Son téléphone bipa, elle venait de recevoir l'adresse, elle décida de s'y rendre sur le champ en voiture.
Si elle n'arrivait pas la première à l'entretien, le problème serait réglé d'emblée.
*
Cassie arriva dans le quartier avant midi. Les rues calmes et impeccables étaient bordées de grandes maisons aux jardins arborés, légèrement en retrait. En plein été les arbres étaient bien verts, on ne voyait pas les maisons depuis la route.
Elle était étonnée devant l'ampleur des mesures de sécurité. Chaque maison était clôturée, dissimulée derrière des murs, sécurisée par des portails automatiques. Cassie ignorait si les riches tenaient à ce point à leur sécurité et leur intimité, ou si le taux de criminalité était élevé dans ce quartier. Elle penchait pour la première solution.

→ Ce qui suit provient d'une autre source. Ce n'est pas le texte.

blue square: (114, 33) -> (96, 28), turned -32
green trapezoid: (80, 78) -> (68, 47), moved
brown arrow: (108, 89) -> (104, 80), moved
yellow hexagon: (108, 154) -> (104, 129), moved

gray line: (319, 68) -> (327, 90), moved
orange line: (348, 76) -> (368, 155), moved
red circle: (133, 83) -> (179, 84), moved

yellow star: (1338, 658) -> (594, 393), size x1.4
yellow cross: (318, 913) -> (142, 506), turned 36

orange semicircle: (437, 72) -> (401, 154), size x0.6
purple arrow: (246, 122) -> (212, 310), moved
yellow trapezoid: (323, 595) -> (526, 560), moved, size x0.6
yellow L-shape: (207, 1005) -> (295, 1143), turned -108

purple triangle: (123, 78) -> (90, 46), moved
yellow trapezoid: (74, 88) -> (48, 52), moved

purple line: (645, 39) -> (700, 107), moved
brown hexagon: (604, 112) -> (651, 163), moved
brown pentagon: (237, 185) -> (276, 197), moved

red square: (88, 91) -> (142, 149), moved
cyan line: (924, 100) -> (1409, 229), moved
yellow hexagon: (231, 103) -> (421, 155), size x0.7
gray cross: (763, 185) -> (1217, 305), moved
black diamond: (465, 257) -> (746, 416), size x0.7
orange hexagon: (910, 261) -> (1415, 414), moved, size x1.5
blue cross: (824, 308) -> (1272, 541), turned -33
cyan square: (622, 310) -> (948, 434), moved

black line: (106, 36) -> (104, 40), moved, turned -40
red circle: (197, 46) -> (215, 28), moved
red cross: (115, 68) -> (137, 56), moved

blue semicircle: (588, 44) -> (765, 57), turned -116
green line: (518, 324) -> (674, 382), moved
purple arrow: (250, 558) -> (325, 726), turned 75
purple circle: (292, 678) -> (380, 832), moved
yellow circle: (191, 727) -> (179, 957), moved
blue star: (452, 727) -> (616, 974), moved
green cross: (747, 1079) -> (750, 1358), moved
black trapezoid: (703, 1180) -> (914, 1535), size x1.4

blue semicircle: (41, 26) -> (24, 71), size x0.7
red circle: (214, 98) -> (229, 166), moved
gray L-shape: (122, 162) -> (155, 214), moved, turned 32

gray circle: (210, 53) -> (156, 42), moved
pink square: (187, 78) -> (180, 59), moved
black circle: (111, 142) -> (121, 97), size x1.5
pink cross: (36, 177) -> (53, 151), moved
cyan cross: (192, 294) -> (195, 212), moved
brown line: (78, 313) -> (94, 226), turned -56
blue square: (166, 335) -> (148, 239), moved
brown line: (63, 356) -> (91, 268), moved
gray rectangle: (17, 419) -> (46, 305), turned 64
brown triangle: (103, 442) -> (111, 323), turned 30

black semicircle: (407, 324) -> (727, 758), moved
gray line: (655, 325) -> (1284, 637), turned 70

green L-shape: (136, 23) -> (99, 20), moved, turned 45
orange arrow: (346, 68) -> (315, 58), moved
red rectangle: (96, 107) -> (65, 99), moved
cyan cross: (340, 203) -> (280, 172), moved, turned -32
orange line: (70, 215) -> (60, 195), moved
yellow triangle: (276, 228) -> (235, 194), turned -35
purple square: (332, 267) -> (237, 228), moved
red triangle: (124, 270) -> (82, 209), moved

Cassie remarqua, en parcourant les rues au volant de sa vieille guimbarde, que certains habitants la regardaient bizarrement, dans leurs coupés sport aux couleurs vives et leurs SUV sombres. Elle n'était pas à sa place et ne passait pas inaperçue avec sa voiture dans ce quartier.
Elle tomba sur un café au bout de quelque pâtés de maison. Elle était trop tendue pour avoir faim, mais s'efforça de manger un cornetto et boire de d'eau.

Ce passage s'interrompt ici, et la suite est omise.